■ **Instructions for the task**: Pick the lines holding the string "TaoApiSign" out of the records and copy them.

■ **Available data**:
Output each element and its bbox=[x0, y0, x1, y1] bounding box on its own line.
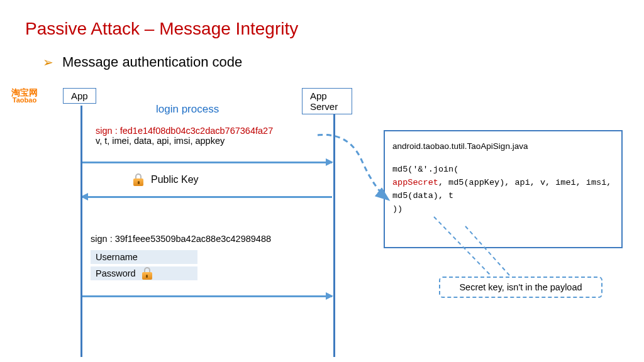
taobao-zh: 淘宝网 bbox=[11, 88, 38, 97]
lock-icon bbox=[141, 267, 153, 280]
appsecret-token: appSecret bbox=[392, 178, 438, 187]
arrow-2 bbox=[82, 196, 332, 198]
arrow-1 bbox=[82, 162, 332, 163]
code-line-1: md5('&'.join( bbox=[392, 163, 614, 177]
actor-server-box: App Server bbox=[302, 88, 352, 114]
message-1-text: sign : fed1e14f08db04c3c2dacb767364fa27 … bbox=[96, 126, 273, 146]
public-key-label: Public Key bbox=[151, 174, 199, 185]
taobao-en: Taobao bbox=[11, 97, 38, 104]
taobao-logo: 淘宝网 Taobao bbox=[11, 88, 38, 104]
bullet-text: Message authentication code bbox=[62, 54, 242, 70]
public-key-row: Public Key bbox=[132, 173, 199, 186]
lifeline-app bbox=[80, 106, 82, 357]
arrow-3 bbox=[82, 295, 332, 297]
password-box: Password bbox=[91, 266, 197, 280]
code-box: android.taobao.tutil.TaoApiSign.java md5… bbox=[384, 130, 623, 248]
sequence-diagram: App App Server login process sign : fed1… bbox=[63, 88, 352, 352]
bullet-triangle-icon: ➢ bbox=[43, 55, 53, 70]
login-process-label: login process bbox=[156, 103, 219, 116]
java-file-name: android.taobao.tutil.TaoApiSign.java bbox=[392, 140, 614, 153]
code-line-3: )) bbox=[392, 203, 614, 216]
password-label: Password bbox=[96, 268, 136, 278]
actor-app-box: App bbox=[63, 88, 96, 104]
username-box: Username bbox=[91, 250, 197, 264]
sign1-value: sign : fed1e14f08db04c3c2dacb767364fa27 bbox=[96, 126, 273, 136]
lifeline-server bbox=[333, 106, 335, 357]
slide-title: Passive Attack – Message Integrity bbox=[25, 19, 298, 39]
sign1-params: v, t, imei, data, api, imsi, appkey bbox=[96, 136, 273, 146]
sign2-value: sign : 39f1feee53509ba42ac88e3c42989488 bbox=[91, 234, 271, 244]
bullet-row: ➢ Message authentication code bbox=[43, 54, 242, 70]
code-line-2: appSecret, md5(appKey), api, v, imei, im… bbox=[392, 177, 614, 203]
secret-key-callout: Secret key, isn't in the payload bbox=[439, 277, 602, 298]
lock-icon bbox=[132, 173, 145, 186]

■ **Result**:
code-box: android.taobao.tutil.TaoApiSign.java md5… bbox=[384, 130, 623, 248]
java-file-name: android.taobao.tutil.TaoApiSign.java bbox=[392, 140, 614, 153]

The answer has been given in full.